**Your assignment**:
Show all lines from the records below in which the string "боєприпаси" is present.
Data for this exercise START
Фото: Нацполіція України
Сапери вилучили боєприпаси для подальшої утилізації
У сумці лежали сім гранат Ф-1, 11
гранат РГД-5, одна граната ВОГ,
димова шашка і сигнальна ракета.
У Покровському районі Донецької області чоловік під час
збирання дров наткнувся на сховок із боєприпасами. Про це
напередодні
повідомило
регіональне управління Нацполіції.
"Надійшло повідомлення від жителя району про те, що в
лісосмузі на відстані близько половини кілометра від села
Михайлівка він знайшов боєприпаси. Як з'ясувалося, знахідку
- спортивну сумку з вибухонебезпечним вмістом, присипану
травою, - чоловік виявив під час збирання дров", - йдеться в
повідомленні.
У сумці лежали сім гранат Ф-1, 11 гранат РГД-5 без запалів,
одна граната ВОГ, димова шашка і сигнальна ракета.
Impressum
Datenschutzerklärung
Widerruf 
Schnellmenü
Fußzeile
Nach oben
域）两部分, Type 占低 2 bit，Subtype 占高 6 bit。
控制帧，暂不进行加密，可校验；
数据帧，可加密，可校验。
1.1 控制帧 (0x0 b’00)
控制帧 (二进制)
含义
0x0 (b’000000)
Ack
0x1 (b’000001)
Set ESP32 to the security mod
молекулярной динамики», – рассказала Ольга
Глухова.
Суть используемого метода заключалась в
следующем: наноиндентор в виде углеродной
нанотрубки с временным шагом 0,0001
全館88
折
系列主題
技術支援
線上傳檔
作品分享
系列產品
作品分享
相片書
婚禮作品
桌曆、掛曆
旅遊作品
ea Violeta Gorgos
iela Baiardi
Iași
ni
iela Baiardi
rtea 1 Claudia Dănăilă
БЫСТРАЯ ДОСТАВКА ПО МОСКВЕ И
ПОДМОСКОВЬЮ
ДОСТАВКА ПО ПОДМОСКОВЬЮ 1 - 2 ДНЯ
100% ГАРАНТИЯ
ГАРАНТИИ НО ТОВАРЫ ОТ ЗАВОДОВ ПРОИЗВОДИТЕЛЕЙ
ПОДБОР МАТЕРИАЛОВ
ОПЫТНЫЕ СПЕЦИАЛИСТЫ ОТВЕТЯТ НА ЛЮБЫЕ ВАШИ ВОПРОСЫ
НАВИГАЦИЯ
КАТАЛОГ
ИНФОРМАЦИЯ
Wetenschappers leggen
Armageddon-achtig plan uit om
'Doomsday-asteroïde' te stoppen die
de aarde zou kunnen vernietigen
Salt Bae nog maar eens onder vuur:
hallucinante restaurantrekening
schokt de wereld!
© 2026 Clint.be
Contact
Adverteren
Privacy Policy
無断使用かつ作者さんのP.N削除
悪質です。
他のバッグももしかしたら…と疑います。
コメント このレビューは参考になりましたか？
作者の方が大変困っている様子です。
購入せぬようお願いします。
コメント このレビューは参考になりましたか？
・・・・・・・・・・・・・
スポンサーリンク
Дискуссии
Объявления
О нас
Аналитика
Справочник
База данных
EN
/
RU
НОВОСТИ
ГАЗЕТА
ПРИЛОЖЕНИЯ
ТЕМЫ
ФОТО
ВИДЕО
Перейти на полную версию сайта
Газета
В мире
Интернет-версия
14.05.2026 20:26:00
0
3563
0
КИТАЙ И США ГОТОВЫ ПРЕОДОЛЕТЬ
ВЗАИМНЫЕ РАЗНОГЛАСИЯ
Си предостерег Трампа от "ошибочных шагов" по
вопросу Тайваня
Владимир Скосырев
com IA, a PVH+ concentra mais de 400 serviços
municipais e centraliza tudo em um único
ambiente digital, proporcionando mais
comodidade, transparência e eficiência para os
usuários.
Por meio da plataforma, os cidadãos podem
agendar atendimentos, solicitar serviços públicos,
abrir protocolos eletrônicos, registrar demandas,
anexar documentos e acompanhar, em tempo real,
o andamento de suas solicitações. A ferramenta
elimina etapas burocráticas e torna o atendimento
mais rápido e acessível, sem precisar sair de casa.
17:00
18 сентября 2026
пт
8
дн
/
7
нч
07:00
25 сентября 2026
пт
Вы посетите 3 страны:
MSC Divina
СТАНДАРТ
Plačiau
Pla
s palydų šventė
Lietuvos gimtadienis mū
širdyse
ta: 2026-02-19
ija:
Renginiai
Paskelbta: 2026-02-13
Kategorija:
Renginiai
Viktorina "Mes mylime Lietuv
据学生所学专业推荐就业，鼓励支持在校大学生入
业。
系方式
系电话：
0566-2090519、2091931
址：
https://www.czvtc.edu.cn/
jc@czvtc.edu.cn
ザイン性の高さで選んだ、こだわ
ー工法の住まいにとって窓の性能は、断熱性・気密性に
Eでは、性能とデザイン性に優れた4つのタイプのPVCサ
Data for this exercise END
**Result for this exercise**:
Сапери вилучили боєприпаси для подальшої утилізації
Михайлівка він знайшов боєприпаси. Як з'ясувалося, знахідку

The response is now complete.